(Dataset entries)
....
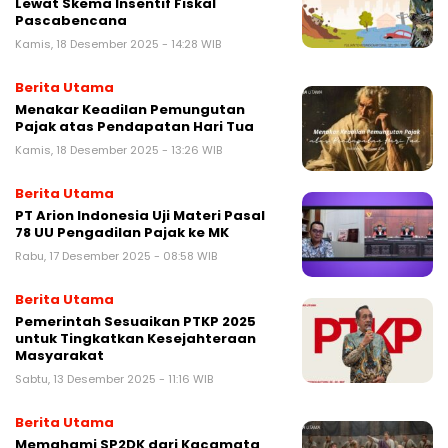
Lewat Skema Insentif Fiskal
Pascabencana
Kamis, 18 Desember 2025 - 14:28 WIB
Berita Utama
Menakar Keadilan Pemungutan
Pajak atas Pendapatan Hari Tua
Kamis, 18 Desember 2025 - 13:26 WIB
Berita Utama
PT Arion Indonesia Uji Materi Pasal
78 UU Pengadilan Pajak ke MK
Rabu, 17 Desember 2025 - 08:58 WIB
Berita Utama
Pemerintah Sesuaikan PTKP 2025
untuk Tingkatkan Kesejahteraan
Masyarakat
Sabtu, 13 Desember 2025 - 11:16 WIB
Berita Utama
Memahami SP2DK dari Kacamata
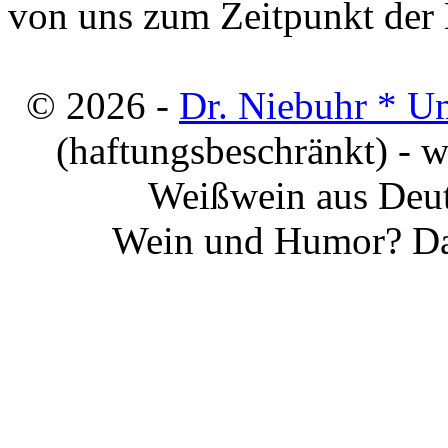
von uns zum Zeitpunkt der E
© 2026 -
Dr. Niebuhr * U
(haftungsbeschränkt) - 
Weißwein aus Deut
Wein und Humor? Da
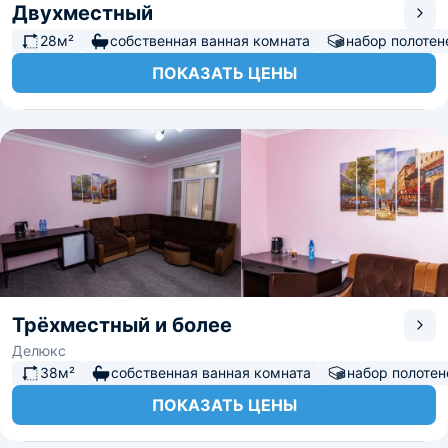
Двухместный
28м²
собственная ванная комната
набор полотен
ПОКАЗАТЬ ЦЕНЫ
Трёхместный и более
Делюкс
38м²
собственная ванная комната
набор полотен
ПОКАЗАТЬ ЦЕНЫ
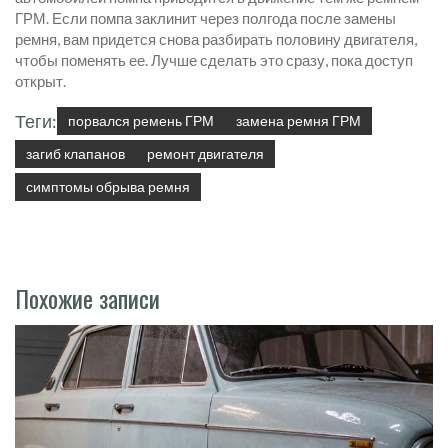
ГРМ. Если помпа заклинит через полгода после замены
ремня, вам придется снова разбирать половину двигателя,
чтобы поменять ее. Лучше сделать это сразу, пока доступ
открыт.
Теги:
порвался ремень ГРМ
замена ремня ГРМ
загиб клапанов
ремонт двигателя
симптомы обрыва ремня
Похожие записи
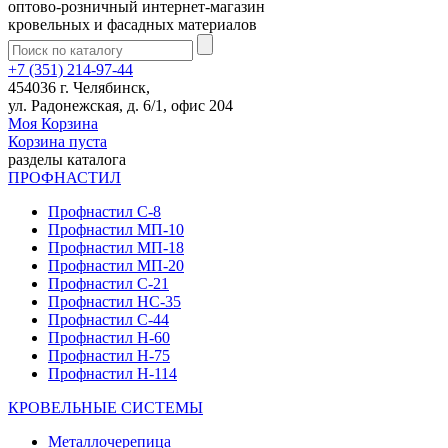
оптово-розничный интернет-магазин
кровельных и фасадных материалов
+7 (351) 214-97-44
454036 г. Челябинск,
ул. Радонежская, д. 6/1, офис 204
Моя Корзина
Корзина пуста
разделы каталога
ПРОФНАСТИЛ
Профнастил С-8
Профнастил МП-10
Профнастил МП-18
Профнастил МП-20
Профнастил С-21
Профнастил НС-35
Профнастил С-44
Профнастил Н-60
Профнастил Н-75
Профнастил Н-114
КРОВЕЛЬНЫЕ СИСТЕМЫ
Металлочерепица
....
Action item →
Which lines in the records above contain the string "Pajak"? Copy each one.

Solution to this task →
Pajak atas Pendapatan Hari Tua
78 UU Pengadilan Pajak ke MK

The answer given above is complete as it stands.